まずは、NHK公式の紹介を引用して、大河ドラマ上での設定を確認しておきましょう。



道隆の長女。一家の繁栄を願う父の思いを一身に負い、年下の一条天皇に入内する。清少納言らが集う、才気にあふれたサロンを作り上げ、一条天皇の最愛の妃(きさき)となるが、悲運に見舞われる。


母が学者の家系のインテリで、陽キャです。インテリ陽キャという無敵感あふれるキャラです。(追記)ドラマでは、「わたしバカでいいも~ん」キャラになりました。

陽キャサークルの女王でしたが、父道隆が死んで、そっこーで兄伊周が失脚・左遷してからの転落がド悲惨です。


一般には「ていし」と呼ぶことが多いです。関白藤原道隆と高階成忠女貴子の娘です。清少納言が仕えた人です。

立后の「当時、太皇太后・皇太后・先帝(円融)皇后がいずれも存命のため、定子は中宮と称し、これが皇后・中宮の称号を別個に用いる先例となる。」(『国史大辞典』)

太皇太后は昌子内親王で、皇太后は詮子で、皇后(元来、=中宮)は遵子。皇后がいるのに定子が中宮となるいことによって、皇后と中宮が分かれることとなりました。


キャスト:中村たんぽぽ

子役です。




キャスト2:高畑充希(たかはたみつき)

大阪出身の女優、歌手、タレントです。大河ドラマは初出演です。




実際の藤原定子

正暦五年(994年)約15歳

2月、積善寺供養に出かけます。このときの様子は『枕草子』第259段に詳しく書かれています。それは、牛車に乗るときのあれこれエピソードですが、清少納言が貴公子の伊周隆家が近くにいたのでドギマギしています。定子と清少納言も仲がよさそうです。


995年に朱仁聡が若狭に来航して越前に移された。このとき、定子は朱仁聡から唐物を入手した(『権記』)。


1000年2月10日、立后の儀式のために、女御彰子は道長が住んでいる二条邸に退出しました(このとき、道長は土御門殿じゃないのね)。

一条天皇は、彰子に手紙を送るのですが、彰子のいぬ間に、返す刀で中宮定子とその子敦康親王を内裏に呼びよせました。なお、定子は3月27日に退出しました→定子のページ。


1000年2月25日、女御彰子は土御門殿に移り、天皇は紫宸殿で立后の儀式を始めました。

こうして、皇后の遵子は皇太后となり、中宮定子は皇后となり、女御の彰子は中宮となりました。

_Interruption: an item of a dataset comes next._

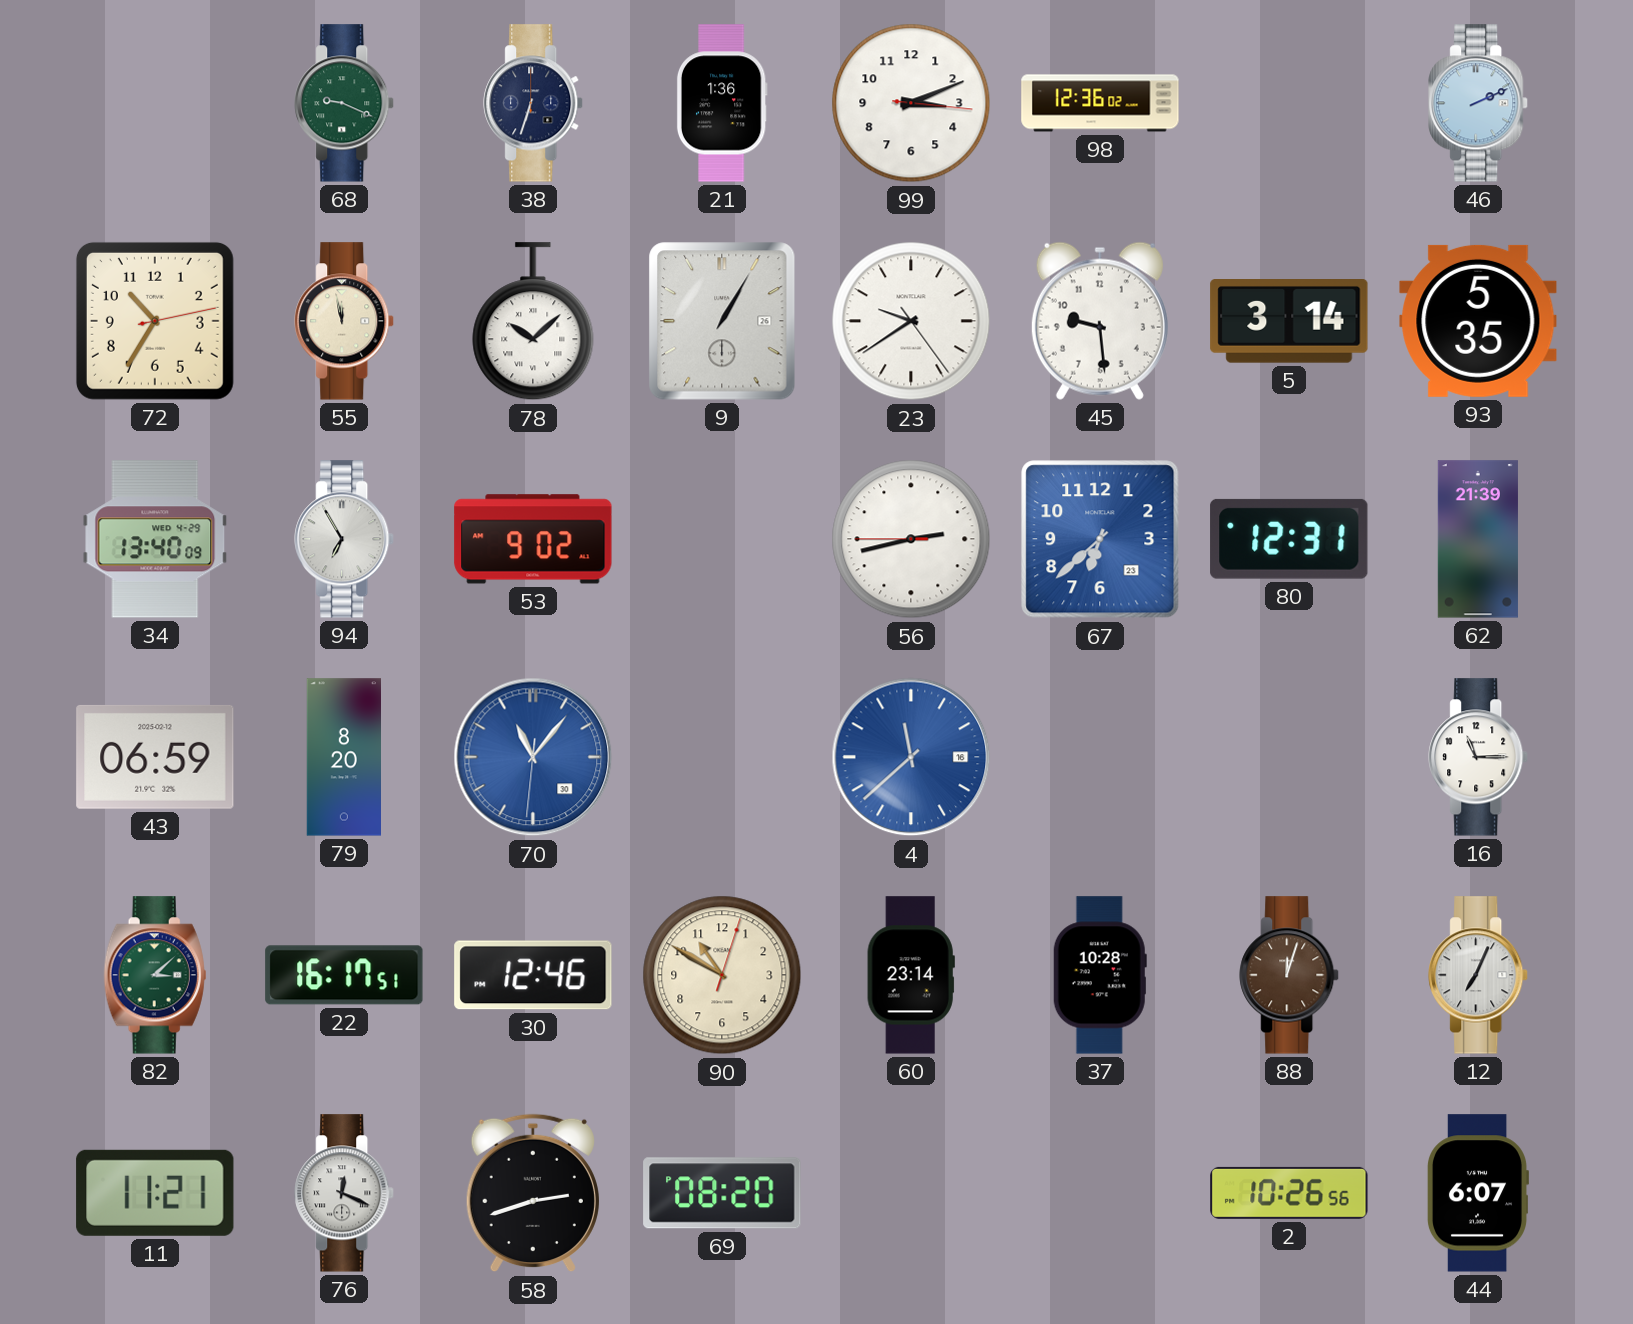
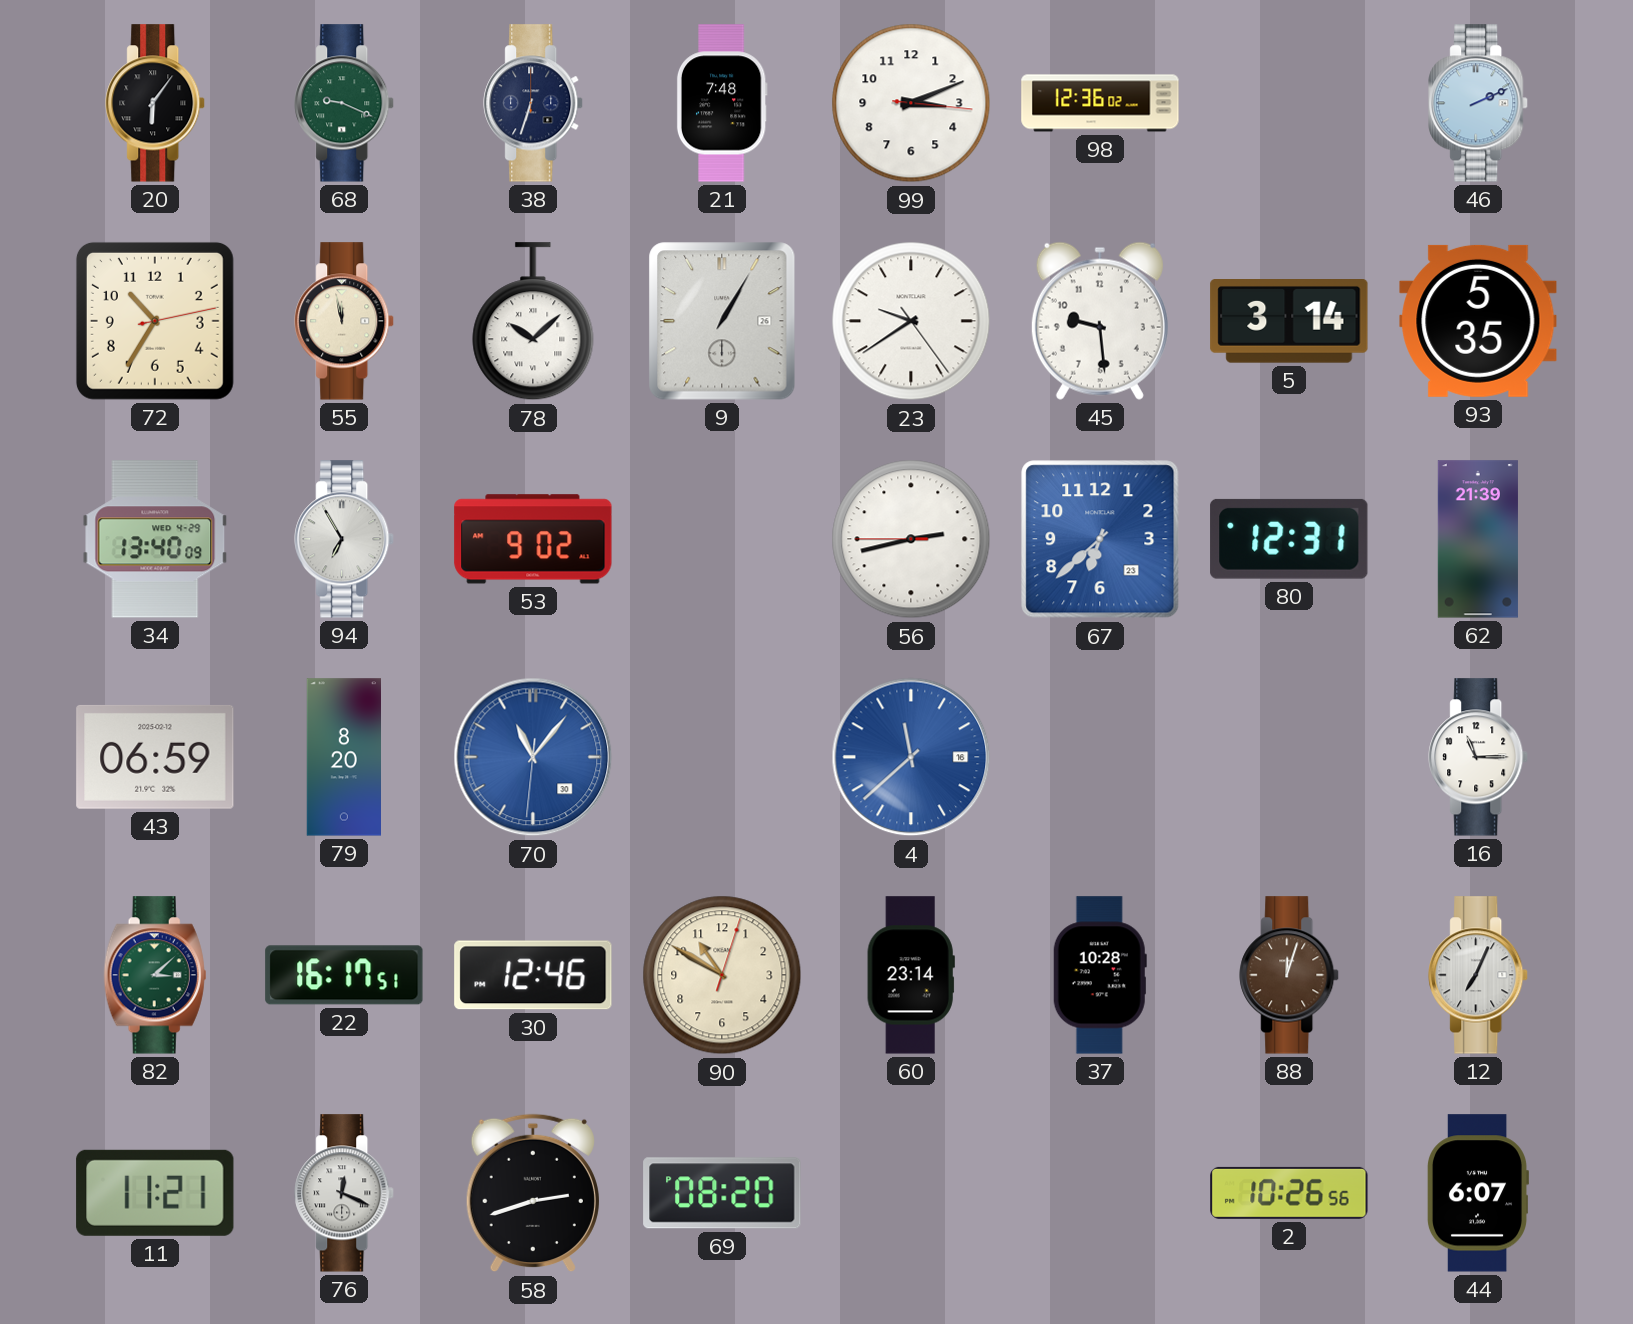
20: none -> 6:06
21: 1:36 -> 7:48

1000年3月27日、皇后定子は、皇后宮大進平生昌第に退出しました。

『栄花物語』には25歳の厄年に懐妊した定子を心配する一条天皇の様子が描かれています。

また、内裏に登ったときのわずか1ヶ月半の家族団らんについては、『枕草子』に描かれています。


引責出家したはずの定子ちゃんは、内裏の横の職御曹司に住んでいました。

6月14日、内裏が火事で焼亡したので、定子も一条天皇が遷った一条院に移りました。この一条院が、『枕草子』にも出てくる一条院内裏です。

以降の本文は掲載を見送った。